Let’s admit it: Anyone who writes memoir does a song and dance with the facts. Even if we’re determined to be completely faithful and only include the verifiable when it comes to event, chronology, and dialogue, our memories are fallible and sometimes they’re the only thing we can rely on to say “This is the truth.”
To me, this conversation about what to do with the facts starts to become tiresome, but also necessary. When it comes to writing memoir, what are we willing to do with the facts of our lives? In addition, what should we not allow ourselves to do?
If you happen to believe that everything should be verifiable in a memoir, then here’s a list of transgressions I’ve committed. I confess that I’ve created dialogue for characters, giving them things to say that I can’t be sure they said at that exact time. I’ve also conveniently provided them with props and details; I’ve never given anyone something they never had, but perhaps I have them use a prop, or wear a certain hat, or make a certain gesture at a time that I feel will help dramatize the moment I’m putting on the page. Truth be told, I’ve also tinkered with chronology for the benefit of the narrative arc. I’ve collapsed or telescoped time; I’ve rearranged sequence. I’m a storyteller; this is what I do.
Consider this scene in my memoir, From Our House. I’m eleven years old, and during the weeks that summer, I’m living alone with my father on our farm while my mother is an hour away in Charleston at Eastern Illinois University, finishing her bachelor’s degree. In this scene, I’m helping my father work on a piece of machinery (my farther has no hands because of a farming accident; he wears prostheses—his hooks—and, consequently, he often needs me to do the work he can no longer manage). On this day, my wrench slips and I scrape my hand. My father says, “You want me to make you a sugar tit?” I have to admit that I’m not sure that he really said that at that exact moment, but it’s true that he said it to me often when I was growing up and he wanted to call attention to the fact that I needed to toughen up. While writing this scene, the pressure between us built up, and for the sake of the narrative momentum, I wanted him to say something that would precipitate the action, and since this was something he often said, I decided to use that line of dialogue to drive the engine of this scene in which I try to walk away from him (true), he takes off his belt to whip me (true), I catch the belt in my hand and tug it away from him. This last action didn’t happen during the sequence of events that I’m dramatizing. It happened during another moment sometime in the future. It lodged in my memory, the feeling of taking that belt from my father, and I decided to use it out of sequence to better motivate the ensuing action. My father looks at me, first with surprise, and then with a growing anger. He steps toward me, and I run down our lane. He chases after me, but he can’t keep up, and soon I find myself alone at the end of the lane, knowing eventually I’ll have to go back. It’s that moment of wanting to escape and knowing I never really can that holds the complicated feelings of a boy who simultaneously loved and feared his father. That was the story of this time of our lives; this scene is meant to take me deep into that feeling, and I found that inventing that line of dialogue and rearranging the chronology to provide clearer emotional triggers for the action became necessary for taking me to the complicated truth of what it was to be my father’s son.

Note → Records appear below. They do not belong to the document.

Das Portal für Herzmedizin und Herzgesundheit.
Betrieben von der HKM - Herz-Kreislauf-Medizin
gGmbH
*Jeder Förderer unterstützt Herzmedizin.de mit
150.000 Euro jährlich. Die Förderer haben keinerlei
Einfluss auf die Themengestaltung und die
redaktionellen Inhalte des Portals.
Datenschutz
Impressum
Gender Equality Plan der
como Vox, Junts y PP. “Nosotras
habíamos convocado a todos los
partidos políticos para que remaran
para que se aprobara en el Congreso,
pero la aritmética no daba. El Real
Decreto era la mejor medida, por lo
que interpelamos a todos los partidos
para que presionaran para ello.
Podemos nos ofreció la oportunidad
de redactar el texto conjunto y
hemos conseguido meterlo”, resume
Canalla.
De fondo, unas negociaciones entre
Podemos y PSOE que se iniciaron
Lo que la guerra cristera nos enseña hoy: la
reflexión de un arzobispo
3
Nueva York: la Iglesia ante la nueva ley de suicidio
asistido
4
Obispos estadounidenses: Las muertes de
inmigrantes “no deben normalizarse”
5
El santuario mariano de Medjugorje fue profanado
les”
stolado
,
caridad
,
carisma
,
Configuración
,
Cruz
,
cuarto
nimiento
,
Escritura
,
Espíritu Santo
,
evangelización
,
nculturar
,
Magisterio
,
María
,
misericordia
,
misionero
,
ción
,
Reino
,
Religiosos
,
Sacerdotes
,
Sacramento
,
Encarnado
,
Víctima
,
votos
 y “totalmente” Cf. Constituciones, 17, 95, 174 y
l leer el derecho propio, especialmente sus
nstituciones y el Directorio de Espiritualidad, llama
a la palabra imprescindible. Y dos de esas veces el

But before you think me unethical, let me say that there were other times in the writing of this memoir when I found myself giving my father lines of dialogue that were unfair to him, lines that came from my negative feelings toward him, lines that portrayed him in a singular dimension of anger and cruelty that took me over the ethical line of nonfiction and into the realm of fiction. Those were the moments when I had to step back and rewrite to make sure I was portraying my father accurately. We all know where these ethical lines are when we write memoir, and we know that funny feeling inside us when we cross them. We have to pay attention to those feelings; we have to make sure we haven’t played loose with the facts for our own purposes rather than for the sake of the truthful things we can express about the mysteries and complexities of our experiences.

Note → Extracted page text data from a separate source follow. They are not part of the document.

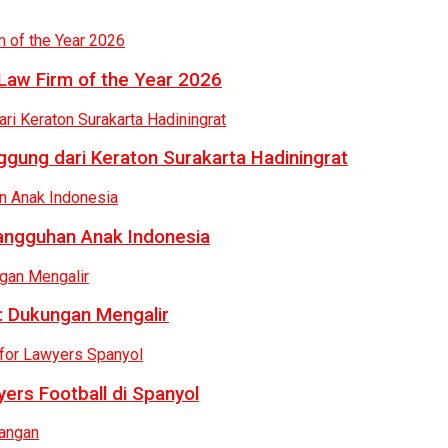
Law Firm of the Year 2026
gung dari Keraton Surakarta Hadiningrat
tangguhan Anak Indonesia
: Dukungan Mengalir
ers Football di Spanyol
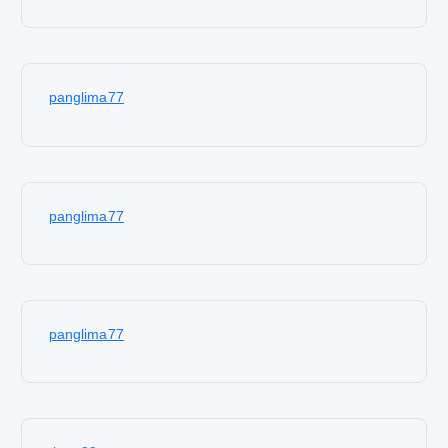
panglima77
panglima77
panglima77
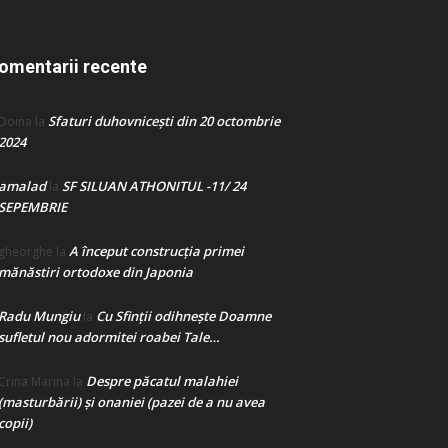
omentarii recente
Sfaturi duhovnicești din 20 octombrie
Doina
la
2024
amalad
SF SILUAN ATHONITUL -11/ 24
la
SEPEMBRIE
A început construcţia primei
gheorghe
la
mănăstiri ortodoxe din Japonia
Radu Mungiu
Cu Sfinții odihnește Doamne
la
sufletul nou adormitei roabei Tale…
Despre păcatul malahiei
Crina Marina
la
(masturbării) şi onaniei (pazei de a nu avea
copii)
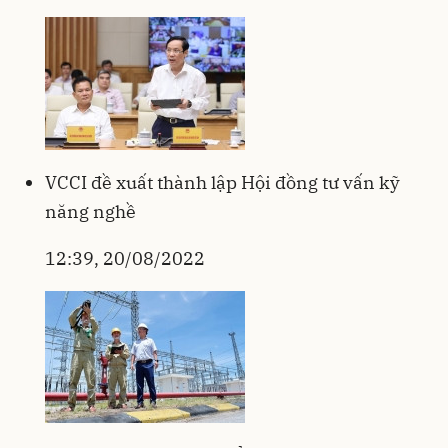
VCCI đề xuất thành lập Hội đồng tư vấn kỹ
năng nghề
12:39, 20/08/2022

And what of those facts that are ordinary and on the surface uninteresting? How can we put them to use in our memoirs? In the next section following the scene I’ve just described, I write about how I took care of my father that summer, and how on Fridays we stopped work early and got cleaned up, so we could drive to Charleston to pick up my mother. I write about how I brought a basin of water to my father’s bedroom and washed his naked body. When I was finished, “I rolled fresh white cotton arm socks over his stumps and safety-pinned them to his T-shirt sleeves. I helped him slip his arms into the holsters of his hooks and then settle the canvas straps of the harness across his back.” These ordinary details—ordinary for us, anyway—stand alone in this quiet place after the drama of the preceding scene. The description of me washing and dressing my father show the complicated truth of love’s persistence in the face of cruelty. I have no need to rearrange or invent. The facts do the work. They take me to this truth: “How could I not love him, then, so great was his need.”
So the truth? Sometimes the facts can serve us well, but sometimes a few minor adjustments can serve the story better and more forcefully lead us to what we’ve come to the page to explore, to interrogate, to dramatize, as we finally know in our heart of hearts a deeper layer of truth rising up through the surfaces of our lives.